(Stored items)

++++++++++

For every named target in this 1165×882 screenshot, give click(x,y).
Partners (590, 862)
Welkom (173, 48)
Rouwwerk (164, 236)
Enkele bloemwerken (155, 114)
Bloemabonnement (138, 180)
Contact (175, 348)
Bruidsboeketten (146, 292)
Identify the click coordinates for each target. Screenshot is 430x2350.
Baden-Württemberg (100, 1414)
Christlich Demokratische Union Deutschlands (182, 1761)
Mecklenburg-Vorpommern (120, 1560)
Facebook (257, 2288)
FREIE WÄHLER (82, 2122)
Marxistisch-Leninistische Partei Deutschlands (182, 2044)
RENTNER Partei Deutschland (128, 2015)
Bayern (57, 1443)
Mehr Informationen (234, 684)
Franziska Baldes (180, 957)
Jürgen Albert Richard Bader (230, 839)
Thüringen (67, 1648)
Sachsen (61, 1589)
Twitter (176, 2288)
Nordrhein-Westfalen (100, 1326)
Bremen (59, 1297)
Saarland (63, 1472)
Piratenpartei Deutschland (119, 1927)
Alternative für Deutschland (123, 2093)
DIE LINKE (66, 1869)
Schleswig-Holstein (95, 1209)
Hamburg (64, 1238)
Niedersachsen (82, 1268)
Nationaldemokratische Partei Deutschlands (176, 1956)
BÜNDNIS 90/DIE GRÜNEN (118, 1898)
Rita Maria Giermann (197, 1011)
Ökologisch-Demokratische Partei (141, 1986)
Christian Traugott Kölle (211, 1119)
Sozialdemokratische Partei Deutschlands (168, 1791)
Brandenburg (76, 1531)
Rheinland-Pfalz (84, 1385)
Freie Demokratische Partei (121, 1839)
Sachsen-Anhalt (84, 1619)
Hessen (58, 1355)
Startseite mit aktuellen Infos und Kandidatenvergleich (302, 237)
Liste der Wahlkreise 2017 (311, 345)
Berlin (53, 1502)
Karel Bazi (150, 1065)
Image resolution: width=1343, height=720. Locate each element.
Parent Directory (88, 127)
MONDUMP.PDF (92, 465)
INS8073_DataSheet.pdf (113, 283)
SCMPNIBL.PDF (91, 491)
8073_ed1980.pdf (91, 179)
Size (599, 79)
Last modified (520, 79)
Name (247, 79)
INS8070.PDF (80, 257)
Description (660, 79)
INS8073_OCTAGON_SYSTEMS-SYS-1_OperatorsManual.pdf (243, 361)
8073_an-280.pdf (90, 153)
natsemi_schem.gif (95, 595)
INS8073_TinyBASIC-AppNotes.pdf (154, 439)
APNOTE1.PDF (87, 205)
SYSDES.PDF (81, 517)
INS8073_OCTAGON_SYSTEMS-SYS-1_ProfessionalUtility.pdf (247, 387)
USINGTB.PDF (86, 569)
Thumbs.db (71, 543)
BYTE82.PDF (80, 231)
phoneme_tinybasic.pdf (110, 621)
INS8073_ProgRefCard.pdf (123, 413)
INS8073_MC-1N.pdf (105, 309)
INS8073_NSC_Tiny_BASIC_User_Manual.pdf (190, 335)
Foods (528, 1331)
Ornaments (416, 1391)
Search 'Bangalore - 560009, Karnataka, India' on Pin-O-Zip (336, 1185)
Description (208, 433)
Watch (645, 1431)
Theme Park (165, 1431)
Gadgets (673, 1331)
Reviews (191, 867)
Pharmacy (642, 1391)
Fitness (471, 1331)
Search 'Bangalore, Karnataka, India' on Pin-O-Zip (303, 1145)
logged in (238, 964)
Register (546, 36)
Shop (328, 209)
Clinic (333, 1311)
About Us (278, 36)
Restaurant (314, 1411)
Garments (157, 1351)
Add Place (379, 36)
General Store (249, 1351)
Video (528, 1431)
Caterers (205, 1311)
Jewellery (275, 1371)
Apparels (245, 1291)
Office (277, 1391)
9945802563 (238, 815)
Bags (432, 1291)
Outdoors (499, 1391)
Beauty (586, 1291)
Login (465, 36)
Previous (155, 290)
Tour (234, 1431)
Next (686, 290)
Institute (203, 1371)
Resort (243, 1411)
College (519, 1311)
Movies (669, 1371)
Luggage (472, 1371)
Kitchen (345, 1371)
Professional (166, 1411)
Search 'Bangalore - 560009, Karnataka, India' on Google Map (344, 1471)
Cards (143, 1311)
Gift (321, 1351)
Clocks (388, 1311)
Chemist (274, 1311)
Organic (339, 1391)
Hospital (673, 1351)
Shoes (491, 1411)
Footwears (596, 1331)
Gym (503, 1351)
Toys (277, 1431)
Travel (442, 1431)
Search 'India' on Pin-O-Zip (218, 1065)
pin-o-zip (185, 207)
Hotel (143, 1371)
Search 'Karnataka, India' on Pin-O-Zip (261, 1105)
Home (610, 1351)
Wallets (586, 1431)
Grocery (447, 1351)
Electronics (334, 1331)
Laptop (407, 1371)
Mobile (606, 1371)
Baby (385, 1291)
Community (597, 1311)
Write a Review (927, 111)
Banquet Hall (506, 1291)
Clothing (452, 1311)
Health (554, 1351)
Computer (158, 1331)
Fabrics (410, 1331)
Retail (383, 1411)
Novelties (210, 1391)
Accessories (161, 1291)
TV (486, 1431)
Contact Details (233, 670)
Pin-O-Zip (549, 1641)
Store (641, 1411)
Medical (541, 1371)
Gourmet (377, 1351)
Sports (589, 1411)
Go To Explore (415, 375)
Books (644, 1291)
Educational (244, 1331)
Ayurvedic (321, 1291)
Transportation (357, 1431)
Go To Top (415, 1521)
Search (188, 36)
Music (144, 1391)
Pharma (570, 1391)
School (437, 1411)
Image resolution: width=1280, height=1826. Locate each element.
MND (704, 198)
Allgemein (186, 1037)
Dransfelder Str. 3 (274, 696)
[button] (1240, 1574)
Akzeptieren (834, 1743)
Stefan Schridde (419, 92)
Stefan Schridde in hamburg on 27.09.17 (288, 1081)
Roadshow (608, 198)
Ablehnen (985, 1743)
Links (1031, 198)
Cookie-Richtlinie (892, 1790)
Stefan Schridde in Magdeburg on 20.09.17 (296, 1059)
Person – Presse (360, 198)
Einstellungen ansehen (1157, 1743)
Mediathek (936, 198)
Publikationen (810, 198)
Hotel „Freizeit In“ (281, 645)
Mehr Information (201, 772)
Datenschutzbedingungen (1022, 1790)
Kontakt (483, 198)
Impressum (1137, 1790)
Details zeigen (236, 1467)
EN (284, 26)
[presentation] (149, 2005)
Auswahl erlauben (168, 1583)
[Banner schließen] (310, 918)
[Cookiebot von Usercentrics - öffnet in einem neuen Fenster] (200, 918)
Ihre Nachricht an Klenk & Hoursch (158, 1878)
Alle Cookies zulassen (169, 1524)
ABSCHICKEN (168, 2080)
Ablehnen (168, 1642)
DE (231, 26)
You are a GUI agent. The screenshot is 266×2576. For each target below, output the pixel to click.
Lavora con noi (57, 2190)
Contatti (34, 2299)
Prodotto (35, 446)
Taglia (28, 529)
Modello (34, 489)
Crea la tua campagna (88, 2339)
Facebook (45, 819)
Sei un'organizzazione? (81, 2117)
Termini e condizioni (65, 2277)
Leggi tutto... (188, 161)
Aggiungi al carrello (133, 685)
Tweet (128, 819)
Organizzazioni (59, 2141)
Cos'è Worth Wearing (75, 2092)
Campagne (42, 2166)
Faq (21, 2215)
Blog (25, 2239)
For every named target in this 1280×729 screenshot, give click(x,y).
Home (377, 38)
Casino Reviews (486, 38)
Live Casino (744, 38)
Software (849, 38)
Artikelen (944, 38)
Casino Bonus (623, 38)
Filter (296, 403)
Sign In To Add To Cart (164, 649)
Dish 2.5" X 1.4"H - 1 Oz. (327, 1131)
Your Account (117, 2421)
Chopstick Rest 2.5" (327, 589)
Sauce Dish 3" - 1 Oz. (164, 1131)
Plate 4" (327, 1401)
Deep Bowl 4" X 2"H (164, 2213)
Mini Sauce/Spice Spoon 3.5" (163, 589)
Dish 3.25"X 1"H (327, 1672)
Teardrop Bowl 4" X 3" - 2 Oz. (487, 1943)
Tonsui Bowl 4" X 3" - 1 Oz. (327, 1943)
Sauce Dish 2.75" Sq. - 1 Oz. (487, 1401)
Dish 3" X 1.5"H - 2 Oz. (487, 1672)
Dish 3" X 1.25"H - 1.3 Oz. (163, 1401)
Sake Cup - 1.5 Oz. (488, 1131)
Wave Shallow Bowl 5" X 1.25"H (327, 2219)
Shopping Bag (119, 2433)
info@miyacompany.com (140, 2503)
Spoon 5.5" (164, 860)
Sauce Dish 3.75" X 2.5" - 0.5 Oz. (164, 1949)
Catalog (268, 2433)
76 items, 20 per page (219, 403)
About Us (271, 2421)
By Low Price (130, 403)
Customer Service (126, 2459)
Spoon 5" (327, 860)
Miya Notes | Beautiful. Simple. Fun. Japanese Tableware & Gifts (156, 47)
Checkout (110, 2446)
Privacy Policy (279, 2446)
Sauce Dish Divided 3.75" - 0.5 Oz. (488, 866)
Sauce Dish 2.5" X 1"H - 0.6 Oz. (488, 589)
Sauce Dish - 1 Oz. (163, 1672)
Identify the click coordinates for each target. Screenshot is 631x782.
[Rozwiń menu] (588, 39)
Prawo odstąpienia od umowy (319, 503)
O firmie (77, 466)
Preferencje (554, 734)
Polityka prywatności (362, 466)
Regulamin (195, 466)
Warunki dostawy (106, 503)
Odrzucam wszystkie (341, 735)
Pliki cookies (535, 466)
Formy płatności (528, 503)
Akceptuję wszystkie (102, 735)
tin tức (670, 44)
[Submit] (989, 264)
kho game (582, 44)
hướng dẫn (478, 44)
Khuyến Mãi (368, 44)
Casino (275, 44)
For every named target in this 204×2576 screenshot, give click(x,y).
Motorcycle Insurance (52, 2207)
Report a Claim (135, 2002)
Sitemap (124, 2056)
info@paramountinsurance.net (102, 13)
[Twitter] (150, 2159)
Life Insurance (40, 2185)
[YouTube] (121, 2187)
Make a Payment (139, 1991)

++++++++++

To do:
Scan the data above and copy every line with "resolution" in it.

Exercise solution:
Image resolution: width=1343, height=720. Locate each element.
Image resolution: width=1280, height=1826. Locate each element.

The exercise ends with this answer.